SEO Speak: ALT tags

Thursday, February 7th, 2013 by Emily Mace tagged ,

ALT TagsALT tags are used to provide text based information about images on your website. The ALT tag of an image can be seen by hovering over it with your mouse, or by looking in the code of a page. Often if an image doesn’t load (due to a connection issue or broken link) the ALT tag is shown in the space where the image should be displayed; on screen readers for people with visual impairments the ALT tag is read out to allow them to enjoy your website design as much as anyone else.

Are ALT tags important to SEO?

Both Google and Bing use ALT tags to provide ranking information BUT it’s important to note that the majority of these benefits are for image related searches.

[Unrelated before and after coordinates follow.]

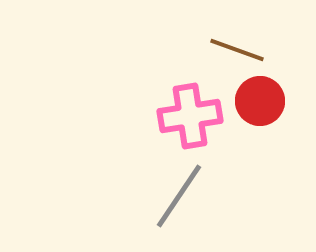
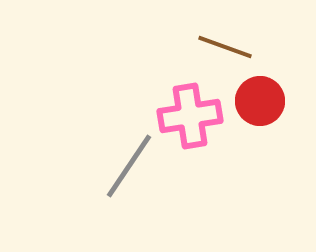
brown line: moved 12 px left, 3 px up
gray line: moved 50 px left, 30 px up
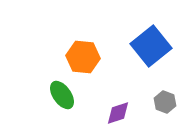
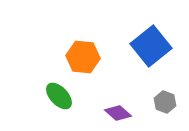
green ellipse: moved 3 px left, 1 px down; rotated 8 degrees counterclockwise
purple diamond: rotated 60 degrees clockwise
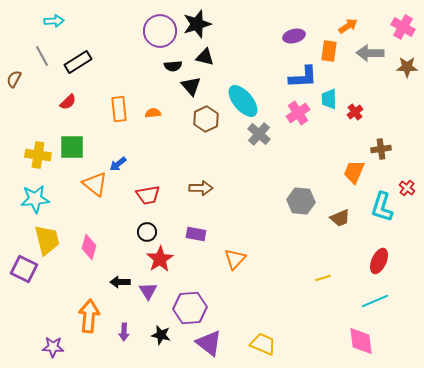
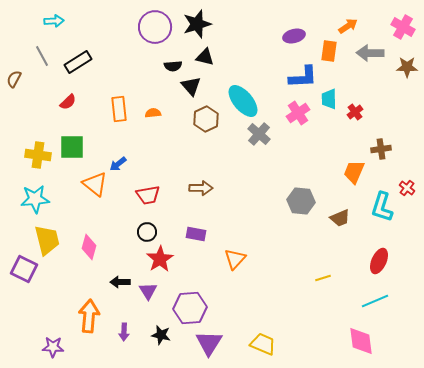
purple circle at (160, 31): moved 5 px left, 4 px up
purple triangle at (209, 343): rotated 24 degrees clockwise
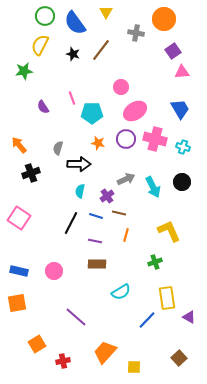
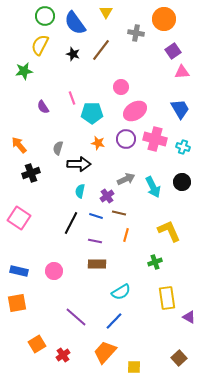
blue line at (147, 320): moved 33 px left, 1 px down
red cross at (63, 361): moved 6 px up; rotated 24 degrees counterclockwise
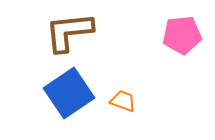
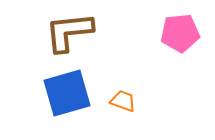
pink pentagon: moved 2 px left, 2 px up
blue square: moved 2 px left; rotated 18 degrees clockwise
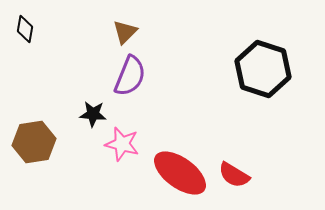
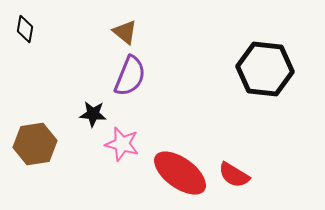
brown triangle: rotated 36 degrees counterclockwise
black hexagon: moved 2 px right; rotated 12 degrees counterclockwise
brown hexagon: moved 1 px right, 2 px down
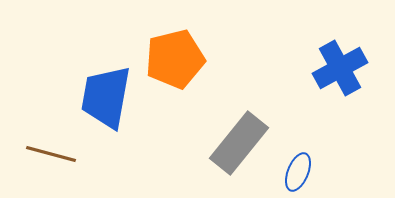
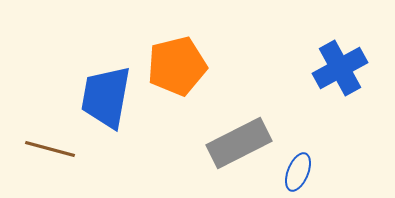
orange pentagon: moved 2 px right, 7 px down
gray rectangle: rotated 24 degrees clockwise
brown line: moved 1 px left, 5 px up
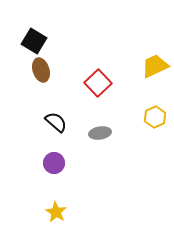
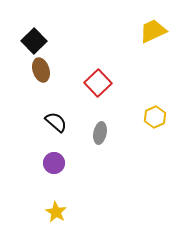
black square: rotated 15 degrees clockwise
yellow trapezoid: moved 2 px left, 35 px up
gray ellipse: rotated 70 degrees counterclockwise
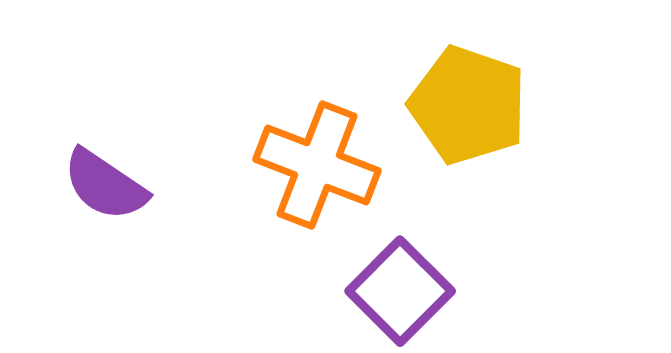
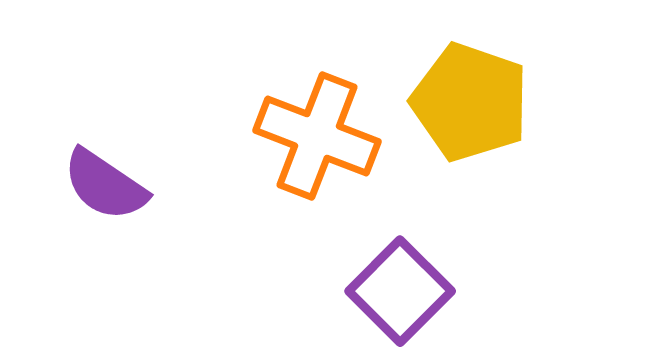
yellow pentagon: moved 2 px right, 3 px up
orange cross: moved 29 px up
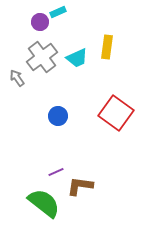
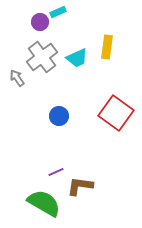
blue circle: moved 1 px right
green semicircle: rotated 8 degrees counterclockwise
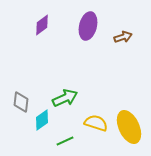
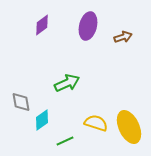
green arrow: moved 2 px right, 15 px up
gray diamond: rotated 15 degrees counterclockwise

Keyword stuffed ALT tags are just as bad for your SEO as it is to have keywords stuffed into the actual content on your page. So before you think it’s a good idea for you to just place the keyword for a page in the ALT tags on that page, give a bit of thought to what that will do to your page.  It’s better to consider something which explains the image, perhaps a location or if it’s a product image then the name of the product.

People with screen readers should be a focus for your work with ALT tags. Providing useful, meaningful descriptions of images is much more important to them than it is to ensure all your images have a keyword rich ALT tag.

Other things to consider with Images

Optimising your website and running a site which is rich in image based content is about more than just the alt tags.

If you do run a website which is heavily led by images – such as an online shop – and you want to make the most of your images from an SEO point of view, then you need to consider how you promote them.

Include an image sitemap onto your site

Make sure that your images are named in a consistent method. Even the file names can help you along the way. So don’t call your images 12345.jpg. It’s best to use hyphens to split words up rather than underscores, pluses or having the file name run into one. It’s also a good idea to make sure the image names don’t spam your keyword, so having 100 images called blue-widget-1.jpg, blue-widget-2.jpg, blue-widget-3.jpg, blue-widget-4.jpg, etc. won’t help at all.

Back from my days as a developer I also recommend making sure you keep your images in one folder on the server (often /images/) and if you have a large number of images consider using sub folders to categorise and store these so you don’t end up with a folder with 12,000 images in it which you can’t manage easily.

Images can be powerful in SEO, so make sure you get the optimisation right and don’t just spam things with the name of the images or use all of your core keywords in the ALT tags.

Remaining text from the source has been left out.